Born: April 27, 1759, in London, England
Died: September 10, 1797, in London, England
Mary Wollstonecraft left home at 21 to open a school at Newington Green with her sister and a friend, and it is perhaps then that she began her interest in women and education that was to later earn her recognition as the "mother" of liberal feminism. Two years later, after writing Thoughts on the Education of Daughters, she left for Ireland to be a governess for the children of Lord Kingsborough. In 1788 she returned to live in London, where she worked as a reader and translator for the radical publisher James Johnson. Johnson published Wollstonecraft's novel Mary, A Fiction as well as subsequent works such as A Vindication of the Rights of Man. Her most famous work, A Vindication of the Rights of Woman, published in 1792, was a radical text which extended the theory of Liberal rights to women, pleading for equality of education and opportunity.

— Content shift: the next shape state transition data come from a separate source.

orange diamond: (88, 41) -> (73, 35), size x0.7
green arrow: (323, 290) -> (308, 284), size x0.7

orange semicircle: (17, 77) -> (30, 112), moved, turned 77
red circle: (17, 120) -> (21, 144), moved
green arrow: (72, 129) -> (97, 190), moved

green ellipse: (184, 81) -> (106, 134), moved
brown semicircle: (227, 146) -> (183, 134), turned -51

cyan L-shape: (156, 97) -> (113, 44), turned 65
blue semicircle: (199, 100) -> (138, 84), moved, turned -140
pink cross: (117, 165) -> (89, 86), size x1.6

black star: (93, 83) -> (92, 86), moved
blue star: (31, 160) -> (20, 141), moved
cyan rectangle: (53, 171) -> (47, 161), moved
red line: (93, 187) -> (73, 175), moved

That year Wollstonecraft left for Paris to observe the French Revolution, where she met American Captain Gilbert Imlay. Imlay was to become the father of their daughter Fanny in 1794 but left her shortly thereafter, causing Wollstonecraft to attempt suicide the following year.

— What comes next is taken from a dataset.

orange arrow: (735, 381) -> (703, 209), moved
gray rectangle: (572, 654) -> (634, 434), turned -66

Upon returning to London to once again work for Johnson, Wollstonecraft became involved with the intellectual group which included Thomas Paine, William Blake, William Woodsworth and Henry Fuseli. The group also included William Godwin, whom she married in 1797. The union was a brief one however, as shortly after the birth of their daughter Mary (later to become the author of Frankenstein), Wollstonecraft died of septicemia. Her text Vindication of the Rights of Woman, however, lives on as a classic and as one of the earliest examples of feminist theory.